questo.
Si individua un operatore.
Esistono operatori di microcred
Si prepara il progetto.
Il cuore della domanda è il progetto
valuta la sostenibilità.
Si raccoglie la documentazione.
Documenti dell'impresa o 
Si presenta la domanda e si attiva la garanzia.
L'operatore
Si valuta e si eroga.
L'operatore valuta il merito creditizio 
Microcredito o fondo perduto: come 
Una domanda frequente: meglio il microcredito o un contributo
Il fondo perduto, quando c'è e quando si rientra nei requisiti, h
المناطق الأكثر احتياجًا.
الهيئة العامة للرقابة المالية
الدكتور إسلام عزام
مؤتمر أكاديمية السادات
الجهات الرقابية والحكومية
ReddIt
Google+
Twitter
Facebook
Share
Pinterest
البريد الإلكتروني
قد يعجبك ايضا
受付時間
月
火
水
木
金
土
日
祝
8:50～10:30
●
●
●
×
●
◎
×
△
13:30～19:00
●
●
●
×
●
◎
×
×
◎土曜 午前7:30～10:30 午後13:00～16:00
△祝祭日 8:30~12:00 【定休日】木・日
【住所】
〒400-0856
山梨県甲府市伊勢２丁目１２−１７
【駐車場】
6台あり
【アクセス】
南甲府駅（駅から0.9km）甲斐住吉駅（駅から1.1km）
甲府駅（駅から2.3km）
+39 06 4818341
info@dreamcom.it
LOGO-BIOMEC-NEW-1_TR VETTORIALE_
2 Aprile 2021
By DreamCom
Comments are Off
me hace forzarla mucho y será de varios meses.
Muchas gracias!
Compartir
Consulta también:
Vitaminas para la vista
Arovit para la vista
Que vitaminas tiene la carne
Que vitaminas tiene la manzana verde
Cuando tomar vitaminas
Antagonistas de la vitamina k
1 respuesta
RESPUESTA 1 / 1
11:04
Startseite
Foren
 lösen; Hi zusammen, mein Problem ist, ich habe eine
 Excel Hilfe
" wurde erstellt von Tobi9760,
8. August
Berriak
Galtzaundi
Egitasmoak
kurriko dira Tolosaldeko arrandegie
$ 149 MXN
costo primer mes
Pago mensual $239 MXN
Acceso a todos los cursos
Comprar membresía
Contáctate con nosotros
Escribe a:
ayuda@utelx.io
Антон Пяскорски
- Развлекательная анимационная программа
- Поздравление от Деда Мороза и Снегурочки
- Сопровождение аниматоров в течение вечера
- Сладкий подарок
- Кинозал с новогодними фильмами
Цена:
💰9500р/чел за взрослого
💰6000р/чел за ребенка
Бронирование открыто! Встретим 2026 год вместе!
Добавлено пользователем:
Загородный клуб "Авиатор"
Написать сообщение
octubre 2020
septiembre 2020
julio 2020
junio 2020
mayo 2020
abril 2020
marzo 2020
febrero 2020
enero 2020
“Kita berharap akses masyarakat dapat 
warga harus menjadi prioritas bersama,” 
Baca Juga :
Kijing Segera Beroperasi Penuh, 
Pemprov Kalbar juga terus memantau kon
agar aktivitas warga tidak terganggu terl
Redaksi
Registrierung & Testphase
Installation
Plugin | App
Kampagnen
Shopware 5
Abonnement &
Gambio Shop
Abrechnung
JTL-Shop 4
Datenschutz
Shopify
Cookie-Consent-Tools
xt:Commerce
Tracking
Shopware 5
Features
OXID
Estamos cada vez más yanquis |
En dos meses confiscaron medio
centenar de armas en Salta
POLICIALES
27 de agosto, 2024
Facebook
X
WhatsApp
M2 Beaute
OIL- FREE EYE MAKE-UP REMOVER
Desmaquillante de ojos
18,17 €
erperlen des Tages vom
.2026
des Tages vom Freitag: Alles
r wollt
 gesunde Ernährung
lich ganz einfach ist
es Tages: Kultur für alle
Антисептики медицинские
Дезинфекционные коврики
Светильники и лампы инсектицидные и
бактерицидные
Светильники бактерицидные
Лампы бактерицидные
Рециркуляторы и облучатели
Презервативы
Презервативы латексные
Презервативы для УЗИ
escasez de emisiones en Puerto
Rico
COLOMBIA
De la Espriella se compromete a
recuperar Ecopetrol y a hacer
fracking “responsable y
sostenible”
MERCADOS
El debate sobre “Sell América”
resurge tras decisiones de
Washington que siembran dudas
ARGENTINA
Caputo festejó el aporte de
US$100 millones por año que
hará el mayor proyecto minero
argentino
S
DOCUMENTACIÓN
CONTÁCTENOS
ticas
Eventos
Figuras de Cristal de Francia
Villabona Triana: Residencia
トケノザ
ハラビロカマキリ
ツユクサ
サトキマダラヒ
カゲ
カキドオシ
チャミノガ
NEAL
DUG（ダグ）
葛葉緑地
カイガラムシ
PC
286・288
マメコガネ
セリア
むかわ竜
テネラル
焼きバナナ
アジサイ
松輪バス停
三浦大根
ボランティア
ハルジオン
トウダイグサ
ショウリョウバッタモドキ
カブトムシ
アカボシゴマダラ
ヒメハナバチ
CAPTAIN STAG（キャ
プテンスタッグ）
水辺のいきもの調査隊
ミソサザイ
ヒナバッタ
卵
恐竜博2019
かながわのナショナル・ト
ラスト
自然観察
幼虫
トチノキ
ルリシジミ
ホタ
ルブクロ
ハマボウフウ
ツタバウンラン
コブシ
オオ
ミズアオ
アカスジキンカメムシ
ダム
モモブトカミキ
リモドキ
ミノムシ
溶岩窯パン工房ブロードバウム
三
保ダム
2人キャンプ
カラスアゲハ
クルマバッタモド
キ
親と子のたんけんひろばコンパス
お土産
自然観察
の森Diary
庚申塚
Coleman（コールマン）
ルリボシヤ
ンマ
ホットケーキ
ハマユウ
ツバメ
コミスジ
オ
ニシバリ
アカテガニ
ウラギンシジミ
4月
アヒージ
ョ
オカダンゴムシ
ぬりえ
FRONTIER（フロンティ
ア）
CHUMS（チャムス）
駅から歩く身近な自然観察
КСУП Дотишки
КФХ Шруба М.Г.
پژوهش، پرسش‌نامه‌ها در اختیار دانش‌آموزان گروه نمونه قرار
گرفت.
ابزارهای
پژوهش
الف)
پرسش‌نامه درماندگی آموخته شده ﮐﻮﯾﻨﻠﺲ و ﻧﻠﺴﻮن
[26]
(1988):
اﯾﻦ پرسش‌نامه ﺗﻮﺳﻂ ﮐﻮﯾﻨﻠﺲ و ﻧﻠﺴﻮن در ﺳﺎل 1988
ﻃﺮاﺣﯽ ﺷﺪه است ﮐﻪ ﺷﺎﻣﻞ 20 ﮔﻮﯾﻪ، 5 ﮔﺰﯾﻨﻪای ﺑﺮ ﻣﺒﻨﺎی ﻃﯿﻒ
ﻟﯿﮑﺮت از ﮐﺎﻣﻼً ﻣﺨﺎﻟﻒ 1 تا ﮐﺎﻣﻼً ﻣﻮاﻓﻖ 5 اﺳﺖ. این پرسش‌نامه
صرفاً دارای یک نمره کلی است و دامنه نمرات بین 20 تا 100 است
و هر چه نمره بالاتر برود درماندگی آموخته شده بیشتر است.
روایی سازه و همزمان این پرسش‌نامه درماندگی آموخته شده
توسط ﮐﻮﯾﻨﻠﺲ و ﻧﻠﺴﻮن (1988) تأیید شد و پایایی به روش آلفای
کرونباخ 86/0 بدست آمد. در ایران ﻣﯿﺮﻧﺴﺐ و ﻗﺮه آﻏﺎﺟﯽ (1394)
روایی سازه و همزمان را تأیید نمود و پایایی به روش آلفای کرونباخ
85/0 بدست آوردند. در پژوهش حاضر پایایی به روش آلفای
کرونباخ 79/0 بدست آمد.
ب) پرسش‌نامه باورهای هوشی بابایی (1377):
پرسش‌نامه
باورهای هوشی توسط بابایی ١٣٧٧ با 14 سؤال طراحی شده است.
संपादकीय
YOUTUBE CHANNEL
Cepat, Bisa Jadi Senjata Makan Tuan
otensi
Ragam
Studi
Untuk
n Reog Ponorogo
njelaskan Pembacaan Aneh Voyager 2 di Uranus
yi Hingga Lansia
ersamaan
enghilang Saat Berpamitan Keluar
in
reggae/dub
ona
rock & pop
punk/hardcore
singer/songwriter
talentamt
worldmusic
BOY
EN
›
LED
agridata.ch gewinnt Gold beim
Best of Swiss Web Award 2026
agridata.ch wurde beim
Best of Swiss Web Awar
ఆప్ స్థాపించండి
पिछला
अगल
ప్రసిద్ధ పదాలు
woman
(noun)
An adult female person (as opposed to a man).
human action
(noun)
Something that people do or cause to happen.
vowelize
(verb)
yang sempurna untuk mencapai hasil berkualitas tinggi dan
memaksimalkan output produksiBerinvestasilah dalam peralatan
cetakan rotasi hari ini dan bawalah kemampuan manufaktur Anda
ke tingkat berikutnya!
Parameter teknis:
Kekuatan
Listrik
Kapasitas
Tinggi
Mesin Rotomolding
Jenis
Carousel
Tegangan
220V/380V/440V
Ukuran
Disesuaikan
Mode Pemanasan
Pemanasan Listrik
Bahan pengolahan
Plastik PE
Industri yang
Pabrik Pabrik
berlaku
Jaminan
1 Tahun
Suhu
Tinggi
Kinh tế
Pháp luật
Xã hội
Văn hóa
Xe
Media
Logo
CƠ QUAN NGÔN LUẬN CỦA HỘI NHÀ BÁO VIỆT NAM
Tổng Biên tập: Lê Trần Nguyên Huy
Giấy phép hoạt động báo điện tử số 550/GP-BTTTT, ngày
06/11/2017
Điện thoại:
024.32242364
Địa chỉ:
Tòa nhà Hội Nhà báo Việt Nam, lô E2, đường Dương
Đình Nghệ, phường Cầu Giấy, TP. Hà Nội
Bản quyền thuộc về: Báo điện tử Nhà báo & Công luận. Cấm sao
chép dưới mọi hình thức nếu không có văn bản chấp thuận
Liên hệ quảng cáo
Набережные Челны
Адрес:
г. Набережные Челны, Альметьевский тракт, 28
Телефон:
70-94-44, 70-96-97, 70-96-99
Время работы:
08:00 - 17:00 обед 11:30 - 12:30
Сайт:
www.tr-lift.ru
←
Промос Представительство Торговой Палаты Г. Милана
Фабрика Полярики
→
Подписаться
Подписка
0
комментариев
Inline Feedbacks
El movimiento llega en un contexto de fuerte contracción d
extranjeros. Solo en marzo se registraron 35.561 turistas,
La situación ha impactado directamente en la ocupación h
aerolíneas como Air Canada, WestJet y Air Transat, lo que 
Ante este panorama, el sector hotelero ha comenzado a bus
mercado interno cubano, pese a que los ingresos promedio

--- PROBLEM DESCRIPTION ---
All lines from the one with "комментариев" to the end of the entries above are to be written out exactly, the first and last included.

--- TASK OUTPUT ---
комментариев
Inline Feedbacks
El movimiento llega en un contexto de fuerte contracción d
extranjeros. Solo en marzo se registraron 35.561 turistas,
La situación ha impactado directamente en la ocupación h
aerolíneas como Air Canada, WestJet y Air Transat, lo que 
Ante este panorama, el sector hotelero ha comenzado a bus
mercado interno cubano, pese a que los ingresos promedio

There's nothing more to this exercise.